The One Big Happy from April 25th:

(Tick-Tocket’s Chicken Crew seems to be a children’s book invented for this cartoon. But the title is plausible.)

Library Lady asks abut the noun crew, Ruthie (who often marches to the beat of her own drummer) responds with crew, a PST form of the verb crow — and then goes on to conjugate

crow (BSE/PRS), crew (PST), crown (PSP)

The compound chicken crew in the book title appears (from the cover illustration) to refer to a crew of chickens, rather than, say a crew of people who deal with chickens (raising them, plucking them, cooking them, whatever).

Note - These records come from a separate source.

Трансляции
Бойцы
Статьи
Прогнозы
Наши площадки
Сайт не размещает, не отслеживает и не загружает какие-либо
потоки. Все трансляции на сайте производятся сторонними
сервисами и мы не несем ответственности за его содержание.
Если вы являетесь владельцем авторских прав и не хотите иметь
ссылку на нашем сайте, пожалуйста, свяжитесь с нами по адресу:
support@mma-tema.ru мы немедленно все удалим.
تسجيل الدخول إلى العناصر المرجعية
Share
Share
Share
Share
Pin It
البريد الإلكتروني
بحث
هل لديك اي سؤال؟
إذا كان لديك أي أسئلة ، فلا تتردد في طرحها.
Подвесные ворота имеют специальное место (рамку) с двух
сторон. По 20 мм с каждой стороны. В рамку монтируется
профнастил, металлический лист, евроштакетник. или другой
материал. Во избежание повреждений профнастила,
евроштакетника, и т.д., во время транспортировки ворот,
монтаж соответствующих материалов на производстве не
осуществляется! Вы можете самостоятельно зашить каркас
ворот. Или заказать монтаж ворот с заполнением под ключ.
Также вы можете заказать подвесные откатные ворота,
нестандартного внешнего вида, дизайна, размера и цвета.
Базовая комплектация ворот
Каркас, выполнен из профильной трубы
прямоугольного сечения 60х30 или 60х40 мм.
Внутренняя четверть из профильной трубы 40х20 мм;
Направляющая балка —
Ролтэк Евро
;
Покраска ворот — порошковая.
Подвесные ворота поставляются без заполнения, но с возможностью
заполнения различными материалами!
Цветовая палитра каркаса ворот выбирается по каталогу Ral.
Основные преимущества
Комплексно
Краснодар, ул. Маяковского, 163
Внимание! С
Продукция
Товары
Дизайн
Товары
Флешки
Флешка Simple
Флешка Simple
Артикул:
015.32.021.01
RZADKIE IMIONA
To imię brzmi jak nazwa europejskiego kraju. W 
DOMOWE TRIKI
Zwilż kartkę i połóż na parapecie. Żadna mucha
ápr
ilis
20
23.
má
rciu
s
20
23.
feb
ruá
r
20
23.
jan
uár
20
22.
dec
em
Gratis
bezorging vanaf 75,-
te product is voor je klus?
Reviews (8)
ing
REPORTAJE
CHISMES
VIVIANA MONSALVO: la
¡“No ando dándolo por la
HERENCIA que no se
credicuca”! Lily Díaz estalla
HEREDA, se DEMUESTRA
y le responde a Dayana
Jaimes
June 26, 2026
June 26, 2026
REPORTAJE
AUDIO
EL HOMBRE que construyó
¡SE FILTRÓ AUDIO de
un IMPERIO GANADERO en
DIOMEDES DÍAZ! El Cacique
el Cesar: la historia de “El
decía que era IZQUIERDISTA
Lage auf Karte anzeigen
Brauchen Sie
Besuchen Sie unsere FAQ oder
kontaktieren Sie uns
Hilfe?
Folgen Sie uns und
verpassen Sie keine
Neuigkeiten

So probably sense 2a from the NOAD entry:

noun crew:  [treated as singular or plural] 1 [a] a group of people who work on and operate a ship, boat, aircraft, spacecraft, or train.[b] a group of people working on a ship, aircraft, etc. other than the officers: the ship’s captain and crew may be brought to trial. [c] US the sport of rowing a racing shell. 2 [a] a group of people who work closely together: an ambulance crew | crews of firefighters from neighboring towns were called in. [b] informal, often derogatory a group of people associated in some way: a crew of assorted computer geeks. [c] informal, chiefly US a group of rappers, breakdancers, or graffiti artists performing or operating together.

(But I’m charmed by the image of chickens working on trains, boats, or planes. Cue Bacharach/David. And even more by the image of breakdancing chickens. Cue Sandra Boynton.)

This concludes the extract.